For which coefficients $a,b$, the expression: $$\|\vec x\|=a(|x_1|+|x_2|)+b\max(|x_1|,|x_2|)$$ is a norm in $\mathbb R^2$?

My attempt: I need to verify the properties of the norm:

  1. Triangle inequality: $\|\vec x+\vec y\|\le\|\vec x\|+\|\vec y\|$

$$\|\vec x+\vec y\|=a(|x_1+y_1|+|x_2+y_2|)+b\max(|x_1+y_1|,|x_2+y_2|)$$

I know that $|x_1+y_1|+|x_2+y_2|\le (|x_1|+|x_2|)+(|y_1|+|y_2|)$ then in order to preserve the inequality we need to have that $a\ge 0$

on the other hand $$\max(|x_1+y_1|,|x_2+y_2|)\le \max(|x_1|,|x_2|)+\max(|y_1|,|y_2|)$$ so if we want to preserve the inequality $b\ge 0$

But we can do this in another way:

First we note that $$a(|x_1|+|x_2|)+b\max(|x_1|,|x_2|)=(a+b)\max(|x_1|,|x_1|)+a min(|x_1|,|x_2|)$$

Then we know that $$\max(|x_1+y_1|,|x_2+y_2|)\le \max(|x_1|,|x_2|)+\max(|y_1|,|y_2|)$$

So in order to preserve the inequality we need to have that $a+b\ge 0$ similarly we have that $$\min(|x_1+y_1|,|x_2+y_2|)\le \min(|x_1|,|x_2|)+\min(|y_1|,|y_2|)$$ so we need to have that $a\ge 0$

In both cases we have that $a\ge 0$ but in the first one we have that $b\ge 0$ while in the second one we have that $a+b\ge 0$ so which one is the correct approach to solve this problem?

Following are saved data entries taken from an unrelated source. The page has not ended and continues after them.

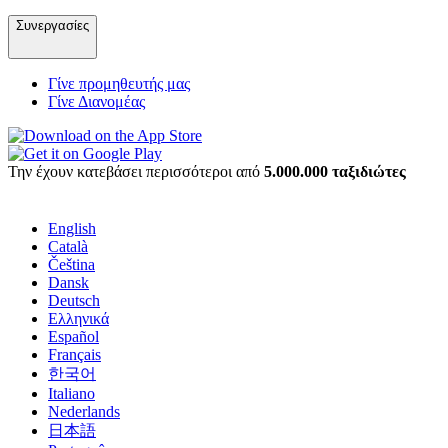
Συνεργασίες
Γίνε προμηθευτής μας
Γίνε Διανομέας
Την έχουν κατεβάσει περισσότεροι από
5.000.000 ταξιδιώτες
English
Català
Čeština
Dansk
Deutsch
Ελληνικά
Español
Français
한국어
Italiano
Nederlands
日本語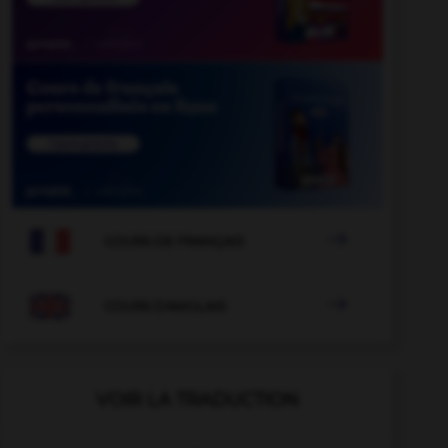

COURS DE FRANÇAIS

COURS D'ANGLAIS
VOIR LA TRADUCTION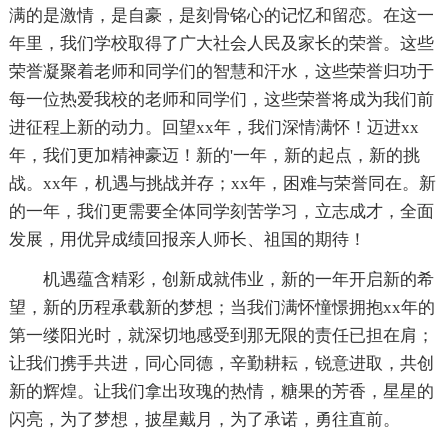
满的是激情，是自豪，是刻骨铭心的记忆和留恋。在这一
年里，我们学校取得了广大社会人民及家长的荣誉。这些
荣誉凝聚着老师和同学们的智慧和汗水，这些荣誉归功于
每一位热爱我校的老师和同学们，这些荣誉将成为我们前
进征程上新的动力。回望xx年，我们深情满怀！迈进xx
年，我们更加精神豪迈！新的'一年，新的起点，新的挑
战。xx年，机遇与挑战并存；xx年，困难与荣誉同在。新
的一年，我们更需要全体同学刻苦学习，立志成才，全面
发展，用优异成绩回报亲人师长、祖国的期待！
机遇蕴含精彩，创新成就伟业，新的一年开启新的希
望，新的历程承载新的梦想；当我们满怀憧憬拥抱xx年的
第一缕阳光时，就深切地感受到那无限的责任已担在肩；
让我们携手共进，同心同德，辛勤耕耘，锐意进取，共创
新的辉煌。让我们拿出玫瑰的热情，糖果的芳香，星星的
闪亮，为了梦想，披星戴月，为了承诺，勇往直前。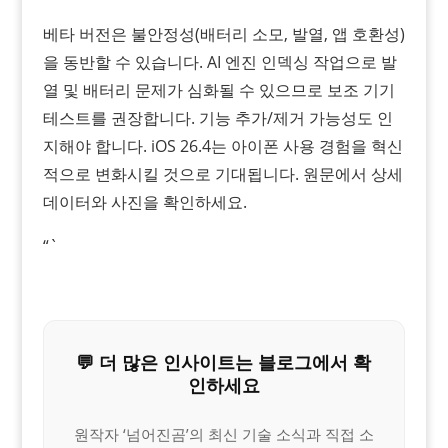
베타 버전은 불안정성(배터리 소모, 발열, 앱 호환성)
을 동반할 수 있습니다. AI 엔진 인덱싱 작업으로 발
열 및 배터리 문제가 심화될 수 있으므로 보조 기기
테스트를 권장합니다. 기능 추가/제거 가능성도 인
지해야 합니다. iOS 26.4는 아이폰 사용 경험을 혁신
적으로 변화시킬 것으로 기대됩니다. 원문에서 상세
데이터와 사진을 확인하세요.
“`
💬 더 많은 인사이트는 블로그에서 확
인하세요
원작자 ‘넘어진곰’의 최신 기술 소식과 직접 소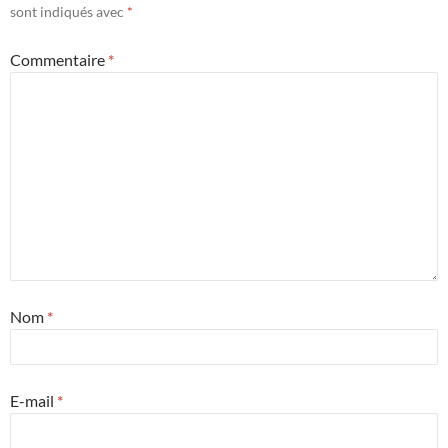
sont indiqués avec
*
Commentaire
*
Nom
*
E-mail
*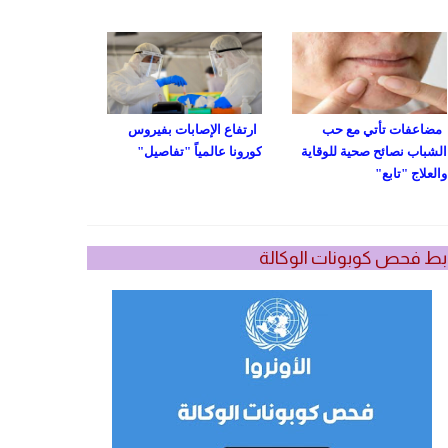
مضاعفات تأتي مع حب
ارتفاع الإصابات بفيروس
الشباب نصائح صحية للوقاية
كورونا عالمياً "تفاصيل"
والعلاج "تابع"
بط فحص كوبونات الوكالة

I would really appreciate your help.


Let $p(t) = t(1,0)+(1-t)(0,1) = (t,1-t)$.

$\|p(0)\| = \|p(1)\| = a+b$ and $\|p({1 \over 2})\| = a+{1 \over 2} b$.

Convexity requires $\|p({1 \over 2})\| \le {1 \over 2} (\|p(0)\| + \|p(1)\|)$, or ${1 \over 2} b \le b$. In particular, this implies $b \ge 0$.

Now let $q(t) = t (-1,1)+ (1-t)(1,1) = (1-2t,1)$.

$\|q(0)\| = \|q(1)\| = 2a+b$ and $\|q({1 \over 2} ) \| = a+b$.

Similarly, convexity implies $a \le 2a$, hence $a \ge 0$.

It should be clear that if $a=b = 0$, then the expression is not a norm.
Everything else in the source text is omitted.